Published on 26 November 2019

SUSTAINABLE FINANCE

The European Investment Bank makes a historic decision to stop fossil fuel financing

This month, the European Investment Bank (EIB) announced that it will stop funding new projects related to fossil fuels, including gas, from 2022 onwards. This decision has been hailed for its contribution to the fight against climate change.

Banque européenne d'investissement @EIB
The European Investment Bank (EIB) has just announced that it will cease financing fossil fuels. This was the first "historic" step towards its transformation as a climate bank.
@IEB

This has been a "historic" decision for French Minister of the Economy and Finance, Bruno Le Maire, and "a giant leap" for EIB President Werner Hoyer. "We will stop funding fossil fuels and we will launch the most ambitious climate investment strategy for all public financial institutions in the world," said Hoyer during the announcement. The EIB had advocated for ending investment in projects linked to fossil fuels, including gas, as early as July. However, lengthy discussions amongst members or the board of directors, including representatives of the Member States and the European Commission, prolonged the process. But now, it’s finally been accomplished.

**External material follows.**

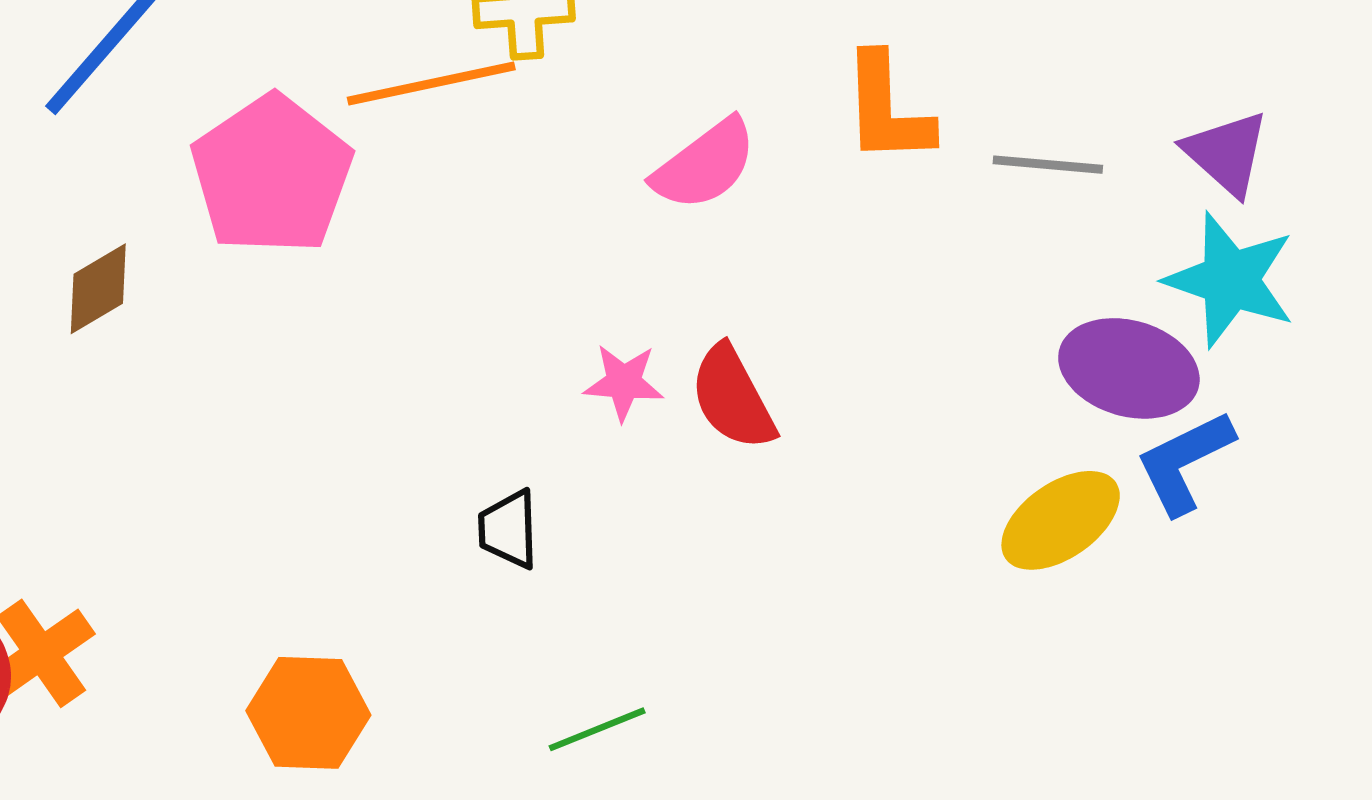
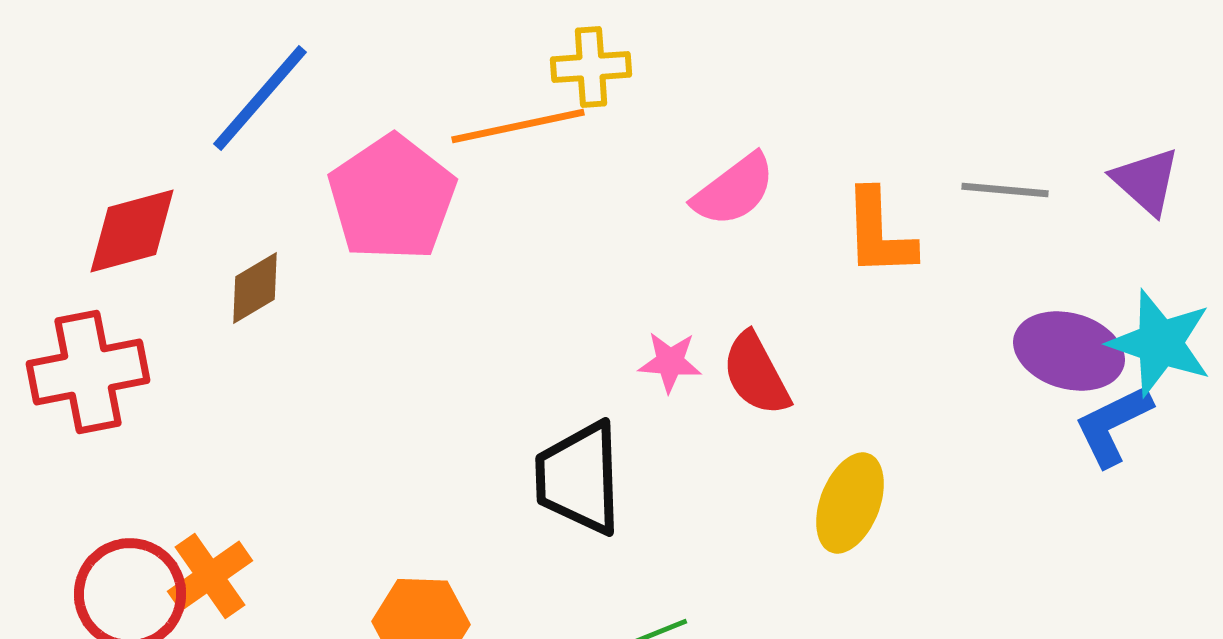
orange L-shape: (887, 109) -> (879, 233), moved
cyan star: (1230, 280) -> (1160, 343), moved
yellow ellipse: (1061, 520) -> (850, 503), moved, turned -34
black trapezoid: (508, 529) -> (579, 478), size x1.8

Conventional gas at the center of debate

Discussion was indeed "long," acknowledged EIB Vice President Andrew McDowell. Several NGOs have denounced hesitation surrounding the inclusion of projects related to gas, which is the least CO2 emitting fossil fuel. Nevertheless, the European Commission supported the EIB's new policy and was pleased with a "ttransitional arrangement for phasing out gas projects, including vital projects for gas interconnection and storage, so-called projects of common interest".

At the end of 2021, the EIB will introduce a "performance" standard which will mandate an emissions threshold of 250 grams of carbon dioxide per kilowatt hour. All future projects will have to comply with this standard to be approved. However, such a threshold closes the door for conventional gas projects according to the EIB. For example, only the use of "green" gases or advanced carbon storage technologies would meet this criterion, according to EIB. On the other hand, organizations like the WWF deem the threshold to be "too high" considering gas power plants remain eligible for approval under these standards.

The Climate Bank

In addition to the historic announcement on fossil fuels, the EIB hopes to "unlock" up to €1 trillion for investment in climate and sustainable development projects over the next decade. According to McDowell, every other euro invested by the EIB by 2025 will be dedicated to environmental projects.

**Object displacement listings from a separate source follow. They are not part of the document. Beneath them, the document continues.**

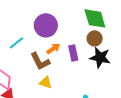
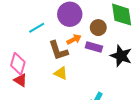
brown circle: (95, 38) -> (98, 28), moved
purple rectangle: (73, 53) -> (94, 47), turned -70

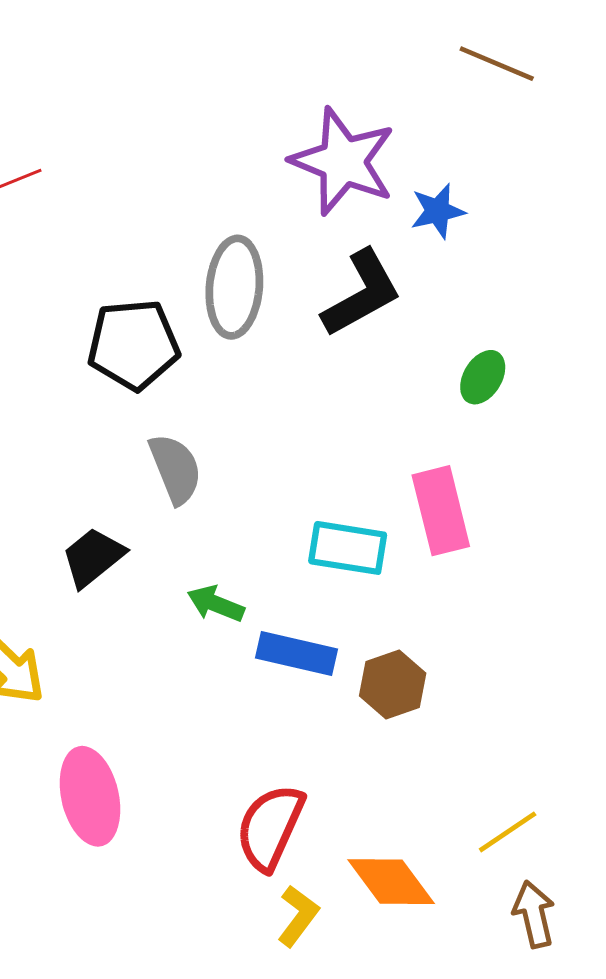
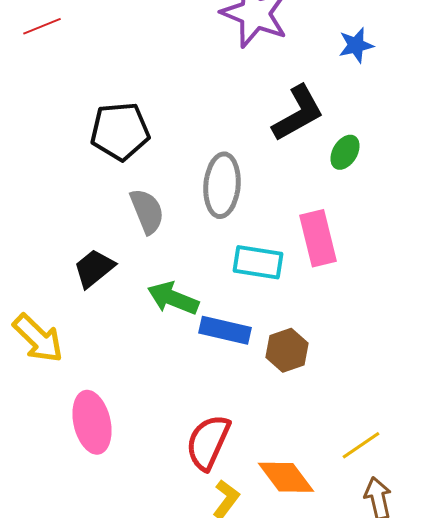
blue star: (438, 211) -> (356, 45), moved
gray ellipse: (234, 287) -> (222, 185), moved
black L-shape: (362, 293) -> (298, 113), moved
green arrow: (216, 604) -> (173, 298), size x1.4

These announcements appear to be the first steps toward the climate bank that future president of the European Commission, Ursula von der Leyen, has called for. These actions are in alignment with the EIB's investment policy and with the commitments made at the signing of the Paris Agreement on Greenhouse Gas Emissions Reductions. "This decision confirms that the EU is endowed with financial means to match its climatic ambitions and must create a global dynamic," said Bruno Le Maire, recalling the support of President Emmanuel Macron at the moult of the EIB. France is even "ready to increase its stake in capital to serve this ambition," he added in an interview to Les Echos newspaper.

Towards a new standard?

The decision was hailed by several NGOs, even if it is has been considered too "late" in the face of today’s climate issues. "Today's decision is an important victory for the climate movement, and the world's biggest public bank has responded to public pressure and recognized that funding for all fossil fuels must stop," said Colin Roche of Friends of the Earth, as he called on other private and public banks to take note. For French financial actors, this is far from being the case for coal, according to a report released on November 14, 2019 from the French chapter of Friends of the Earth.

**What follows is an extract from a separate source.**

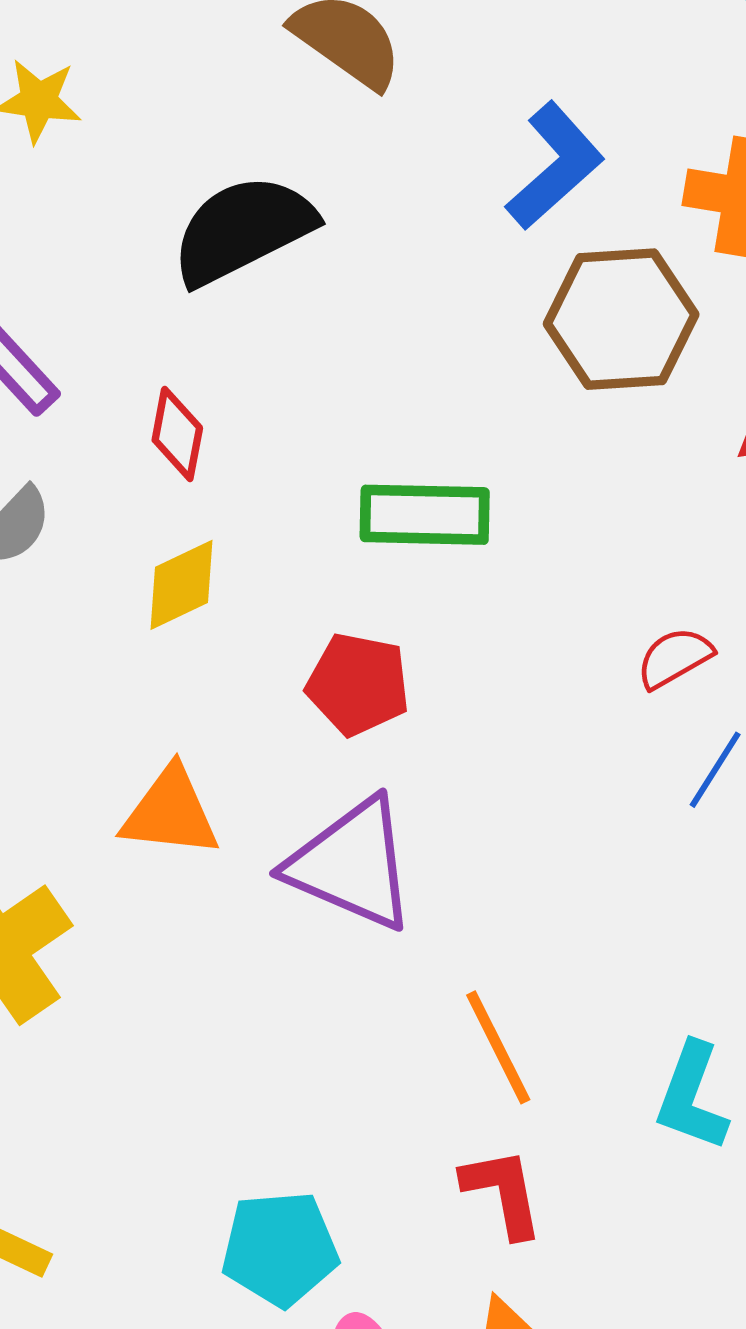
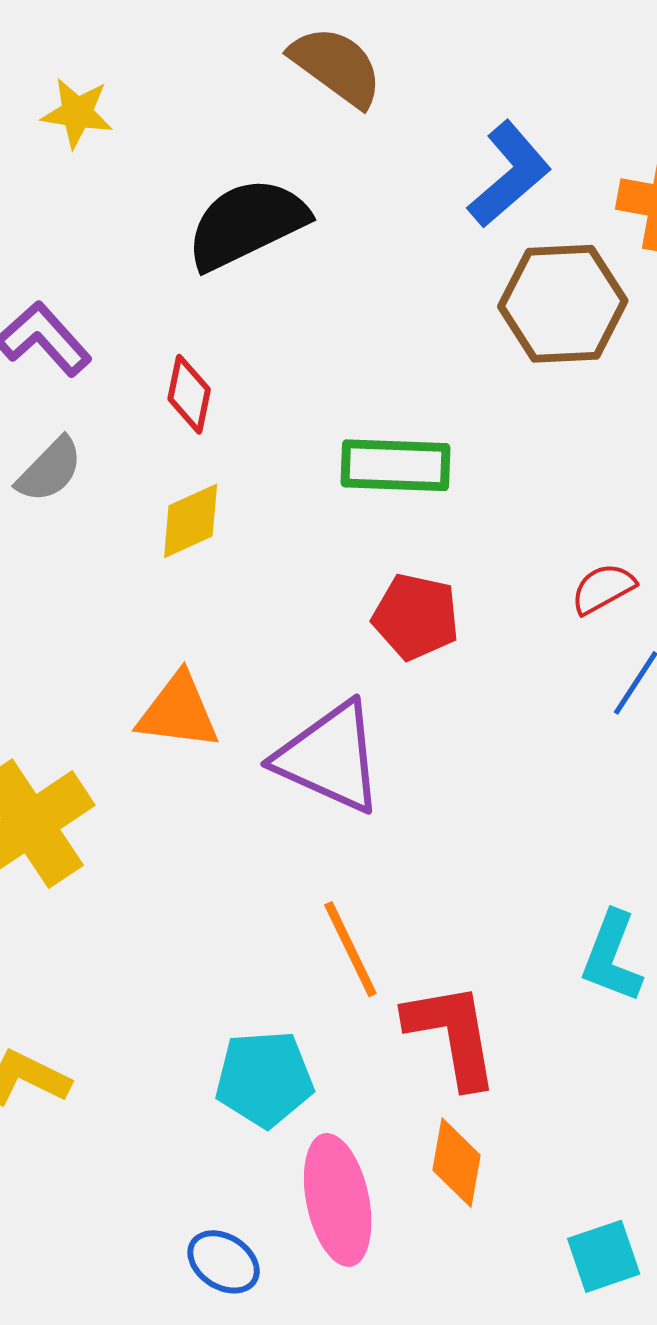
red pentagon: (358, 684) -> (416, 617), moved
orange line: (498, 1047) -> (350, 949), moved
red L-shape: (503, 1192) -> (452, 1035), size x1.4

"It is also a clear call for all EU funds to follow suit and exclude all activities that make climate change more difficult for funding opportunities," added Markus Trilling of Climate Action Network.

According to Greenpeace and WWF, 19 Member States supported the new policy, including France and Germany. The lack of flexibility on gas disgruntled several countries that ultimately abstained or voted against the policy. According to these organizations, Austria and Luxembourg abstained from the new policy to protest against the inclusion of nuclear power.